Sadly, the Democrats were afraid to be identified with their party’s strengths.  They also failed to deliver a vision of government, that, if consonant with their recent achievements, was fresh and forward-looking.  As the president’s time in office wanes, Democrats should be thinking about how to catch the next wave.  What should the Democratic Party be about, once heavyweights like Obama and the Clintons are gone?  The Dems are notably short on galvanizing up-and-comers who could breathe new life into what has become a too-staid and centrist political party.

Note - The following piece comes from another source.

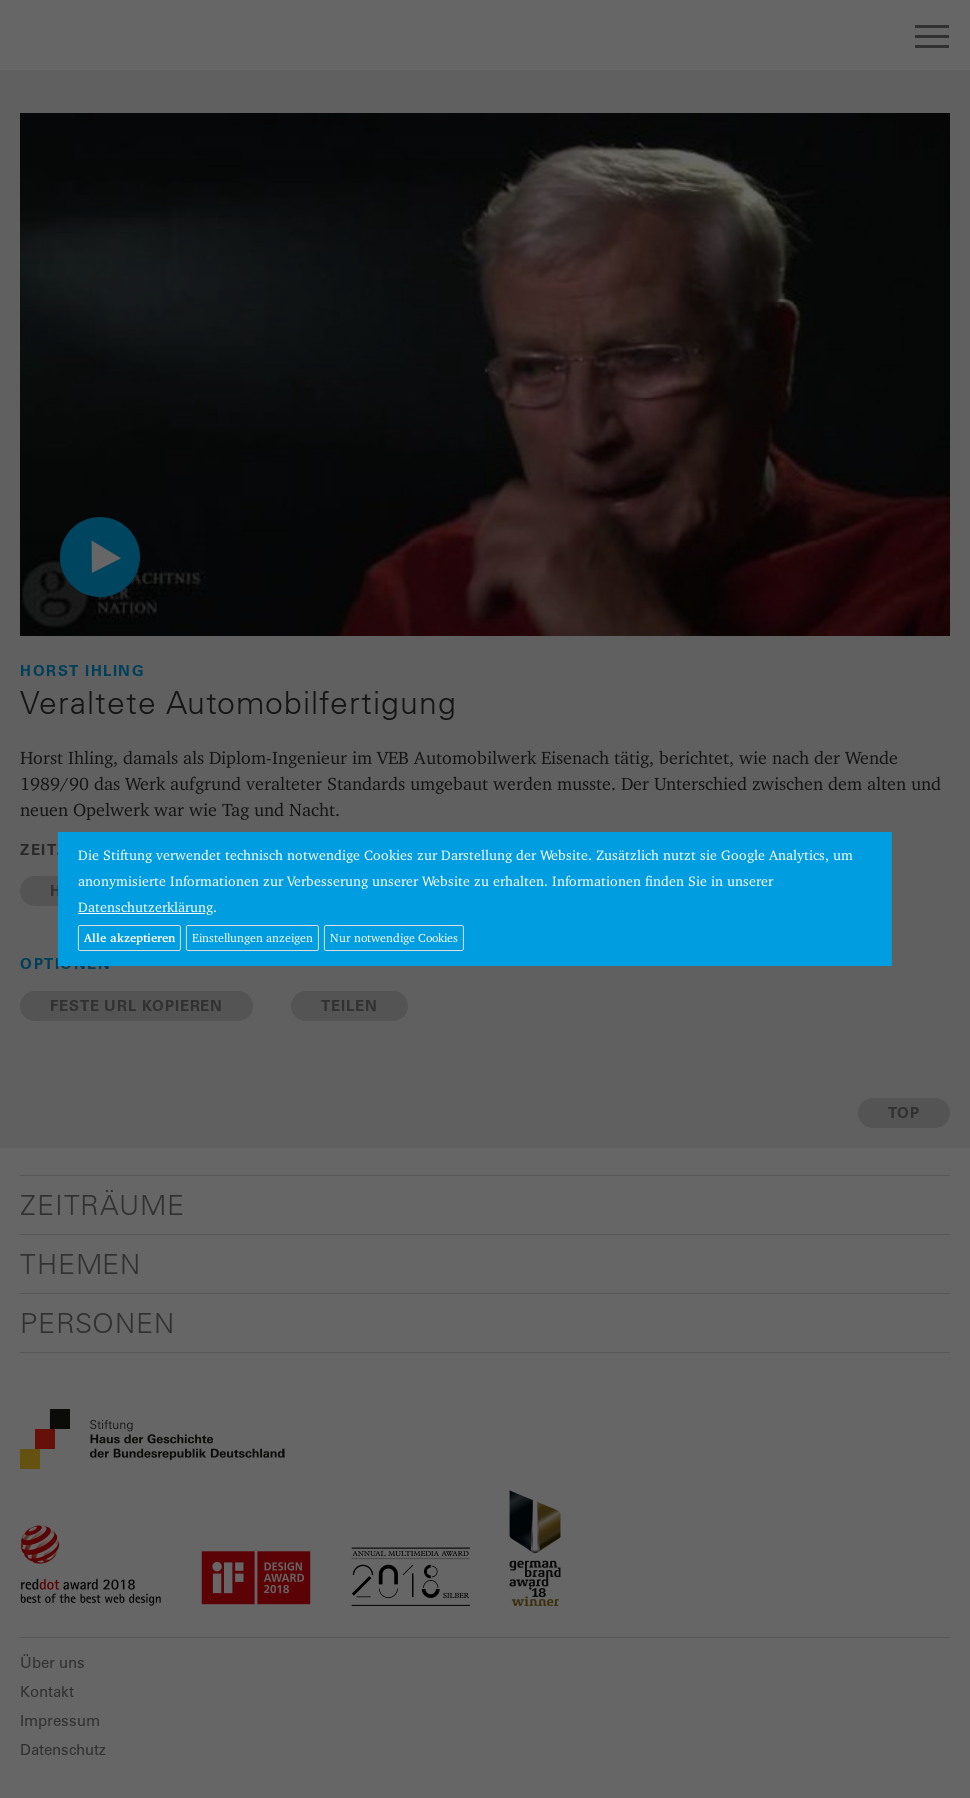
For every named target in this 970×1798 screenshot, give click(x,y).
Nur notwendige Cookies (394, 937)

Chiefly, though, the Democrats have failed to accommodate and adapt to legitimate criticisms of Democratic governance and ideology.  In particular, they do not seem attuned to the people’s desire for a government that, if powerful, is deft and efficient.  They have not cared enough about the national mood to break with the president and demand Congressional debate on issues like our open-ended bombing campaign against the Islamic State.*  Nor have Democrats cared enough about the middle and lower classes to attack the glaring issue of corporate responsibility, favoring a rise in the minimum wage, yes, but remaining silent on a host of policies that work against working-class prosperity while benefiting corporations and the interests of global capital unduly.

Renew themselves: in short, this is what the Democrats must do.  Dare to be a more interesting, local, peaceful, green, and economical party.  Dare to think small, and find new ways to promote prosperity that rely less on government spending and more on shrewd uses of information and technology.  Scour the countryside for young, charismatic, ardent, and innovative political thinkers.  Restore pride in American citizenship and civic culture.  And move beyond the paradigm of the social-welfare state in trying to figure out how to give a stagnant, suffering America what it wants and needs.

* The president has since called on Congress to debate and authorize the bombing campaign.